- Born: October 22, 1934 Bouaké, French West Africa (now Côte d'Ivoire)
- Died: September 26, 1968 (aged 33) Đắk Lắk Province, South Vietnam (now Vietnam)
- Occupations: Nurse, missionary

= Betty Olsen =

Nurse and missionary in the Vietnam war

Betty Ann Olsen (October 22, 1934 – ) was an African-born American nurse and missionary. She was killed while captive as a prisoner of war by the North Vietnamese Army during the Vietnam War.

== Early life ==
Betty Olsen was born on October 22, 1934, in Bouaké, French West Africa, present-day Côte d'Ivoire, one of two daughters of missionaries Walter Olsen and Elizabeth Olson, serving with the Christian and Missionary Alliance. She attended a missionary kids school some distance from her parents for her primary schooling. For high school, she attended the Hampden-Dubois Academy in Mount Dora, Florida, then a boarding school which often served the children of missionaries. While at the academy she decided to dedicate her life to being a missionary.

Oslen trained as a nurse at Brooklyn Methodist Hospital from 1953 to 1956. She worked as an obstetrics nurse at Nyack Hospital while attending Nyack Missionary College in Nyack, New York. She graduated in 1962 with a major in missions. However, she wavered about her desire to do missionary work, writing "I remember saying to the Lord at this time that if this is all there is to the Christian life, then I don't want it." For a time she stayed with her parents while they were in Seattle, then went to Chicago and worked as an obstetrics nurse at West Suburban Hospital.

== Missionary career and captivity ==

In 1963, she again decided on missionary work and successfully applied to the Christian and Missionary Alliance. The next year, she trained in a Hong Kong leprosarium in preparation for work in Vietnam during the Vietnam War. She wrote "Most of the people that I have told about going to Vietnam are greatly concerned, and I appreciate this; however, I am not concerned, and I am very much at peace. I know that I may never come back, but I know that I am in the center of the Lord's will and Vietnam is the place for me."

Olsen was sent to Da Nang, where she worked in the missionary hospital and studied Vietnamese. Two nights a week she taught English to a class of sixty Vietnamese students, mostly teenagers. She told a reporter about her students "They are particularly curious about America.  I told them about the skyscrapers and the subways but I am afraid they didn't understand subways or why anyone would want them." Every Saturday morning she volunteered at the USO Club in Da Nang, where she attracted attention from servicemen as a rare single Western woman in the city, earning her the nickname the "Belle of Da Nang". She turned down all of their romantic overtures, telling a reporter "I am not interested in romance, and I have no idea of getting married."

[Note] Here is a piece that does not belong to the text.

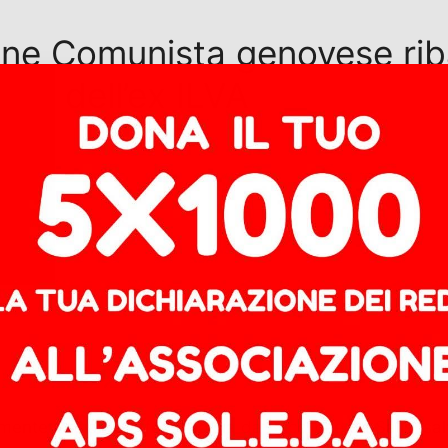
ione Comunista genovese rib
no” dell’ex ILVA
te a quanto affermato sia da Bucci che da Salis, salva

The next year, Olsen was sent to continue her preparation in Da Lat. Her final destination was her assignment at a leprosarium outside of Buôn Ma Thuột, a city about 200 miles northeast of Saigon.

As a provincial capital, Buôn Ma Thuột was one of the targets of the Tet Offensive in January 1968. The missionary compound was bombed and eventually overrun and eight of the thirteen missionaries were killed or died later in captivity. Olsen endured ten months in captivity, with forced day-long marches, beatings, inadequate food, and no medical attention. Fellow captive agricultural aid worker for USAID, Michael D. Benge, recalled Olson's death on September 26, 1968: We were allowed to rest for a couple of days near a supply depot. The NVA prepared us a meal of rice, corn, mung beans and a little meat. Also, they cooked some bamboo shoots I had been allowed to gather. We were ravenous and wolfed down the food, noticing that the bamboo shoots were more bitter than usual.

It was meant to be our "last supper." Before we could finish, we had severe stomach cramps and dysentery. The soldiers had poisoned us by not boiling the bamboo twice to remove the cyanic acid. Unable to get out of her hammock, Betty lay for three days in her own defecation before she died. They wouldn't even allow me to clean her up. Benge helped bury Olson in the jungle in Đắk Lắk Province near the Cambodian border.

== Awards and honors ==
Betty Olsen was posthumously awarded a citation for "Heroic Medial Work" by the Vietnamese government.